((

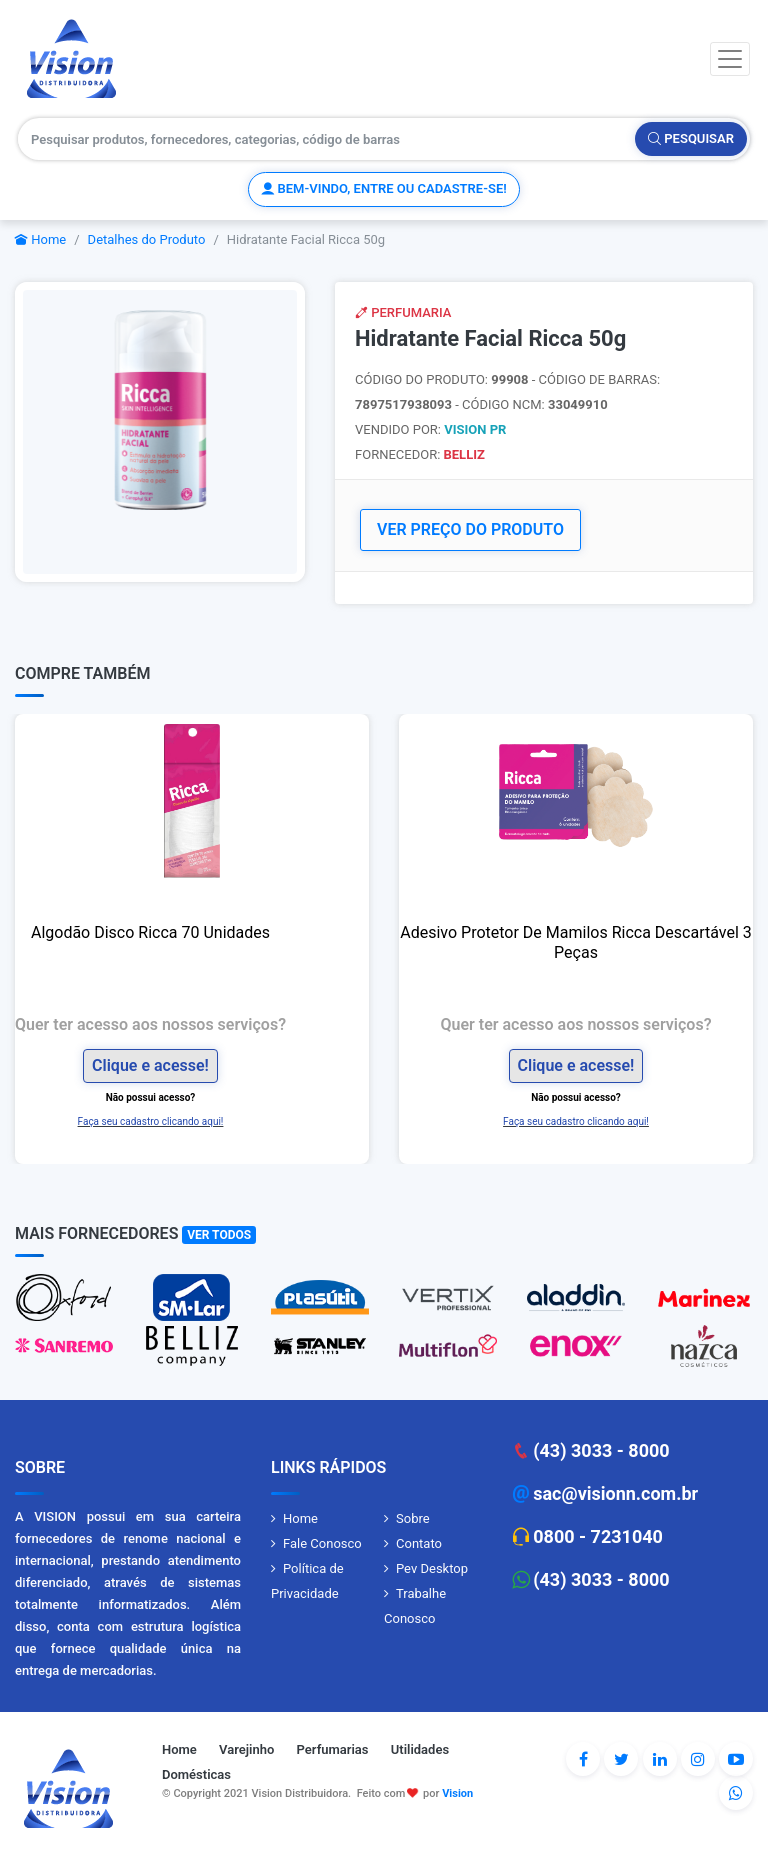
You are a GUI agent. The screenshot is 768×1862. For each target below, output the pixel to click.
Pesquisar (691, 138)
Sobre (413, 1518)
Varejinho (246, 1749)
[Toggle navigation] (730, 59)
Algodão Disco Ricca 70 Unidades (150, 932)
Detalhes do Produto (147, 239)
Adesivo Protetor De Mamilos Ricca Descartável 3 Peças (576, 942)
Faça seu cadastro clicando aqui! (151, 1121)
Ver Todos (219, 1235)
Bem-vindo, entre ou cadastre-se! (383, 188)
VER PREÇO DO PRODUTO (470, 529)
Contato (419, 1543)
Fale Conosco (322, 1543)
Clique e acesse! (150, 1065)
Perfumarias (333, 1749)
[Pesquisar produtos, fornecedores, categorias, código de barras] (327, 139)
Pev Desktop (432, 1568)
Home (40, 239)
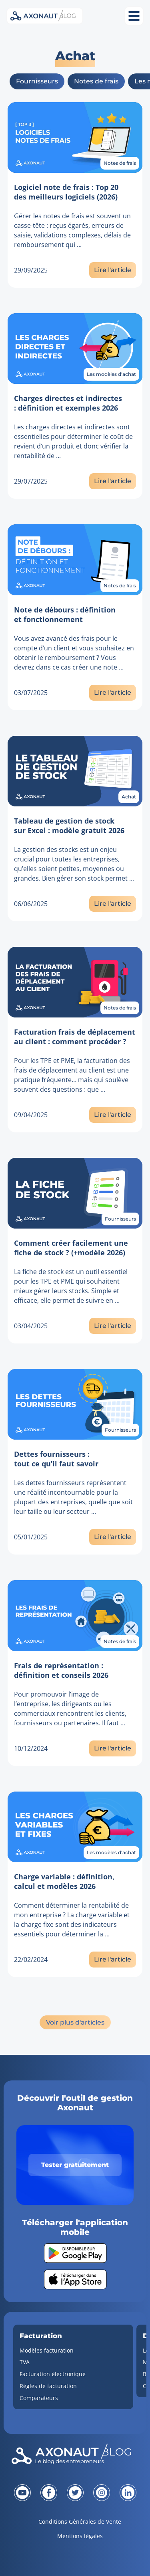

))

Assignment:
In your answer, print the entries above exactly, with the pictures left out.

Task answer:
You are a GUI agent. The screenshot is 768×1862. For each target below, output the pixel to click.
Pesquisar (691, 138)
Sobre (413, 1518)
Varejinho (246, 1749)
[Toggle navigation] (730, 59)
Algodão Disco Ricca 70 Unidades (150, 932)
Detalhes do Produto (147, 239)
Adesivo Protetor De Mamilos Ricca Descartável 3 Peças (576, 942)
Faça seu cadastro clicando aqui! (151, 1121)
Ver Todos (219, 1235)
Bem-vindo, entre ou cadastre-se! (383, 188)
VER PREÇO DO PRODUTO (470, 529)
Contato (419, 1543)
Fale Conosco (322, 1543)
Clique e acesse! (150, 1065)
Perfumarias (333, 1749)
[Pesquisar produtos, fornecedores, categorias, código de barras] (327, 139)
Pev Desktop (432, 1568)
Home (40, 239)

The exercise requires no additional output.